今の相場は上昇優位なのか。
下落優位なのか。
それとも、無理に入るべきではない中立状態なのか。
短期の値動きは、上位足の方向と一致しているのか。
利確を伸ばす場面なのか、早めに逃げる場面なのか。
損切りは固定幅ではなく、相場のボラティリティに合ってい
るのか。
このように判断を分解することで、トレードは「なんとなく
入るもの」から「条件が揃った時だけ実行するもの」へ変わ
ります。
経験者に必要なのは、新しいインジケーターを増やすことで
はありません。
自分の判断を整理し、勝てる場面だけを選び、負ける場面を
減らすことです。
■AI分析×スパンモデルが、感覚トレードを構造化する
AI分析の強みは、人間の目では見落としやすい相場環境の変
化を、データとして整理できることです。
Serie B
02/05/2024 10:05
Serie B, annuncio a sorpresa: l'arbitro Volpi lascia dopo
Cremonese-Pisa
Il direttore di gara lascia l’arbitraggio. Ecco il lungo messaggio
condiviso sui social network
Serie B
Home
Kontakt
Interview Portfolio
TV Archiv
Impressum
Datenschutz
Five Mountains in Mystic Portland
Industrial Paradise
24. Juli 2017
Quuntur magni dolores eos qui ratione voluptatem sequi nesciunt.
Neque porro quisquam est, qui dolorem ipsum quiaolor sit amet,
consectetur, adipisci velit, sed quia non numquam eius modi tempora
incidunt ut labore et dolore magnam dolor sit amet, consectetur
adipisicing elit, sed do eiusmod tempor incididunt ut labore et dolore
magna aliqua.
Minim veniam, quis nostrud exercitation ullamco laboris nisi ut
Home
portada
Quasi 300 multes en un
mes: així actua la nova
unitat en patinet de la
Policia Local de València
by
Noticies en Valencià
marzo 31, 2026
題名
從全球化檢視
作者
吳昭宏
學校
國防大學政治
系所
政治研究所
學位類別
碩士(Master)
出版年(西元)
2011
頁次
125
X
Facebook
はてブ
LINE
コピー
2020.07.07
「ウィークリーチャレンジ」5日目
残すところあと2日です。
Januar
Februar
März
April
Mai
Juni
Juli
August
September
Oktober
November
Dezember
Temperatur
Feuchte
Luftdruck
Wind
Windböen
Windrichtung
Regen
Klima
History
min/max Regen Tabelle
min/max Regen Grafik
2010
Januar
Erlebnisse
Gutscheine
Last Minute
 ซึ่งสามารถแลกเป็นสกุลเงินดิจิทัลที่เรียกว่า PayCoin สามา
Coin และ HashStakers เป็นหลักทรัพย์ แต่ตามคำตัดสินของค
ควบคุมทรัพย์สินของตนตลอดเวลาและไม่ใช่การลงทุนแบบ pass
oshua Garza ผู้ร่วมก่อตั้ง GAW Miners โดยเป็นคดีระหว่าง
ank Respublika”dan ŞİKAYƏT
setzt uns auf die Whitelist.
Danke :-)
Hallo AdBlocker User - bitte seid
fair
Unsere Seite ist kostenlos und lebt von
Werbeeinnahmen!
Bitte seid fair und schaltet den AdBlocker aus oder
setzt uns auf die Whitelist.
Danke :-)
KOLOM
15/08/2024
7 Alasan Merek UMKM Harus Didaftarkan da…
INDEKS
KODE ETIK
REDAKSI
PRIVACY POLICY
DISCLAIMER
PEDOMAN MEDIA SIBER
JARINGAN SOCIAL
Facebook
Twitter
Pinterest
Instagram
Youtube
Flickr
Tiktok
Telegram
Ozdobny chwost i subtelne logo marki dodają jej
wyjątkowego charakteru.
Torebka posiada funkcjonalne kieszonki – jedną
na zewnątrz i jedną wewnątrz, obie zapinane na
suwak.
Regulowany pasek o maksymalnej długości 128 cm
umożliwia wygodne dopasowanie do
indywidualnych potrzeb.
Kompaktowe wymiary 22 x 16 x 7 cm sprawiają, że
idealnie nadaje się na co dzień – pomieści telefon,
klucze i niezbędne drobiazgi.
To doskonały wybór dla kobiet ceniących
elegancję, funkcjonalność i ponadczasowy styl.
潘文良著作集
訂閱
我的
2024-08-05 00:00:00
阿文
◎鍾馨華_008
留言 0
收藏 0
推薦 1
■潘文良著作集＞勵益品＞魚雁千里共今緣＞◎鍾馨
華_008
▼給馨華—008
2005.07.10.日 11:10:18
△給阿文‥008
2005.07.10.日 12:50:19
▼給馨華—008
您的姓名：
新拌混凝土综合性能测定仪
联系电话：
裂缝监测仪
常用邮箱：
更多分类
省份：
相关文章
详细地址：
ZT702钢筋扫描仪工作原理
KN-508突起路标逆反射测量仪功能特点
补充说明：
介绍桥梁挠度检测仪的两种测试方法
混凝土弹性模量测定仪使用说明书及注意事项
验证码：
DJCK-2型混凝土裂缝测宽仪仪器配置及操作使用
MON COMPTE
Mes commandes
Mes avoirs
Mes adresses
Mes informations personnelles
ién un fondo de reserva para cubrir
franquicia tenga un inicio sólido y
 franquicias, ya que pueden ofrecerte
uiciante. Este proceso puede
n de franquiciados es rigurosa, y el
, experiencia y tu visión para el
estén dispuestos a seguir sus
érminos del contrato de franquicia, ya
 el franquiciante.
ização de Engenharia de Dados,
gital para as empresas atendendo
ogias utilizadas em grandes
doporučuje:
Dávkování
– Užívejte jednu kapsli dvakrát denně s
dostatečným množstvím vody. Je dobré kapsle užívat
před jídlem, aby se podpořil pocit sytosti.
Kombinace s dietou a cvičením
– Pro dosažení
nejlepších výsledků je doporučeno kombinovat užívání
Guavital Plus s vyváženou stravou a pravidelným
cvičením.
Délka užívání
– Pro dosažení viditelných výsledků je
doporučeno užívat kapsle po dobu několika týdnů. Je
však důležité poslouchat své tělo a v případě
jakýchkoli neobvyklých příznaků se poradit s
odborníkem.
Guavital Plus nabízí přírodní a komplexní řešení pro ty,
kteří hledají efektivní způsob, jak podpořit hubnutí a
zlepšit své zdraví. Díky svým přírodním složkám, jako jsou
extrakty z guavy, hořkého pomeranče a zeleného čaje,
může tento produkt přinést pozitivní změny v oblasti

-*-

**The task:**
Could you copy out all of the records above exactly?

**Solution to this problem:**
今の相場は上昇優位なのか。
下落優位なのか。
それとも、無理に入るべきではない中立状態なのか。
短期の値動きは、上位足の方向と一致しているのか。
利確を伸ばす場面なのか、早めに逃げる場面なのか。
損切りは固定幅ではなく、相場のボラティリティに合ってい
るのか。
このように判断を分解することで、トレードは「なんとなく
入るもの」から「条件が揃った時だけ実行するもの」へ変わ
ります。
経験者に必要なのは、新しいインジケーターを増やすことで
はありません。
自分の判断を整理し、勝てる場面だけを選び、負ける場面を
減らすことです。
■AI分析×スパンモデルが、感覚トレードを構造化する
AI分析の強みは、人間の目では見落としやすい相場環境の変
化を、データとして整理できることです。
Serie B
02/05/2024 10:05
Serie B, annuncio a sorpresa: l'arbitro Volpi lascia dopo
Cremonese-Pisa
Il direttore di gara lascia l’arbitraggio. Ecco il lungo messaggio
condiviso sui social network
Serie B
Home
Kontakt
Interview Portfolio
TV Archiv
Impressum
Datenschutz
Five Mountains in Mystic Portland
Industrial Paradise
24. Juli 2017
Quuntur magni dolores eos qui ratione voluptatem sequi nesciunt.
Neque porro quisquam est, qui dolorem ipsum quiaolor sit amet,
consectetur, adipisci velit, sed quia non numquam eius modi tempora
incidunt ut labore et dolore magnam dolor sit amet, consectetur
adipisicing elit, sed do eiusmod tempor incididunt ut labore et dolore
magna aliqua.
Minim veniam, quis nostrud exercitation ullamco laboris nisi ut
Home
portada
Quasi 300 multes en un
mes: així actua la nova
unitat en patinet de la
Policia Local de València
by
Noticies en Valencià
marzo 31, 2026
題名
從全球化檢視
作者
吳昭宏
學校
國防大學政治
系所
政治研究所
學位類別
碩士(Master)
出版年(西元)
2011
頁次
125
X
Facebook
はてブ
LINE
コピー
2020.07.07
「ウィークリーチャレンジ」5日目
残すところあと2日です。
Januar
Februar
März
April
Mai
Juni
Juli
August
September
Oktober
November
Dezember
Temperatur
Feuchte
Luftdruck
Wind
Windböen
Windrichtung
Regen
Klima
History
min/max Regen Tabelle
min/max Regen Grafik
2010
Januar
Erlebnisse
Gutscheine
Last Minute
 ซึ่งสามารถแลกเป็นสกุลเงินดิจิทัลที่เรียกว่า PayCoin สามา
Coin และ HashStakers เป็นหลักทรัพย์ แต่ตามคำตัดสินของค
ควบคุมทรัพย์สินของตนตลอดเวลาและไม่ใช่การลงทุนแบบ pass
oshua Garza ผู้ร่วมก่อตั้ง GAW Miners โดยเป็นคดีระหว่าง
ank Respublika”dan ŞİKAYƏT
setzt uns auf die Whitelist.
Danke :-)
Hallo AdBlocker User - bitte seid
fair
Unsere Seite ist kostenlos und lebt von
Werbeeinnahmen!
Bitte seid fair und schaltet den AdBlocker aus oder
setzt uns auf die Whitelist.
Danke :-)
KOLOM
15/08/2024
7 Alasan Merek UMKM Harus Didaftarkan da…
INDEKS
KODE ETIK
REDAKSI
PRIVACY POLICY
DISCLAIMER
PEDOMAN MEDIA SIBER
JARINGAN SOCIAL
Facebook
Twitter
Pinterest
Instagram
Youtube
Flickr
Tiktok
Telegram
Ozdobny chwost i subtelne logo marki dodają jej
wyjątkowego charakteru.
Torebka posiada funkcjonalne kieszonki – jedną
na zewnątrz i jedną wewnątrz, obie zapinane na
suwak.
Regulowany pasek o maksymalnej długości 128 cm
umożliwia wygodne dopasowanie do
indywidualnych potrzeb.
Kompaktowe wymiary 22 x 16 x 7 cm sprawiają, że
idealnie nadaje się na co dzień – pomieści telefon,
klucze i niezbędne drobiazgi.
To doskonały wybór dla kobiet ceniących
elegancję, funkcjonalność i ponadczasowy styl.
潘文良著作集
訂閱
我的
2024-08-05 00:00:00
阿文
◎鍾馨華_008
留言 0
收藏 0
推薦 1
■潘文良著作集＞勵益品＞魚雁千里共今緣＞◎鍾馨
華_008
▼給馨華—008
2005.07.10.日 11:10:18
△給阿文‥008
2005.07.10.日 12:50:19
▼給馨華—008
您的姓名：
新拌混凝土综合性能测定仪
联系电话：
裂缝监测仪
常用邮箱：
更多分类
省份：
相关文章
详细地址：
ZT702钢筋扫描仪工作原理
KN-508突起路标逆反射测量仪功能特点
补充说明：
介绍桥梁挠度检测仪的两种测试方法
混凝土弹性模量测定仪使用说明书及注意事项
验证码：
DJCK-2型混凝土裂缝测宽仪仪器配置及操作使用
MON COMPTE
Mes commandes
Mes avoirs
Mes adresses
Mes informations personnelles
ién un fondo de reserva para cubrir
franquicia tenga un inicio sólido y
 franquicias, ya que pueden ofrecerte
uiciante. Este proceso puede
n de franquiciados es rigurosa, y el
, experiencia y tu visión para el
estén dispuestos a seguir sus
érminos del contrato de franquicia, ya
 el franquiciante.
ização de Engenharia de Dados,
gital para as empresas atendendo
ogias utilizadas em grandes
doporučuje:
Dávkování
– Užívejte jednu kapsli dvakrát denně s
dostatečným množstvím vody. Je dobré kapsle užívat
před jídlem, aby se podpořil pocit sytosti.
Kombinace s dietou a cvičením
– Pro dosažení
nejlepších výsledků je doporučeno kombinovat užívání
Guavital Plus s vyváženou stravou a pravidelným
cvičením.
Délka užívání
– Pro dosažení viditelných výsledků je
doporučeno užívat kapsle po dobu několika týdnů. Je
však důležité poslouchat své tělo a v případě
jakýchkoli neobvyklých příznaků se poradit s
odborníkem.
Guavital Plus nabízí přírodní a komplexní řešení pro ty,
kteří hledají efektivní způsob, jak podpořit hubnutí a
zlepšit své zdraví. Díky svým přírodním složkám, jako jsou
extrakty z guavy, hořkého pomeranče a zeleného čaje,
může tento produkt přinést pozitivní změny v oblasti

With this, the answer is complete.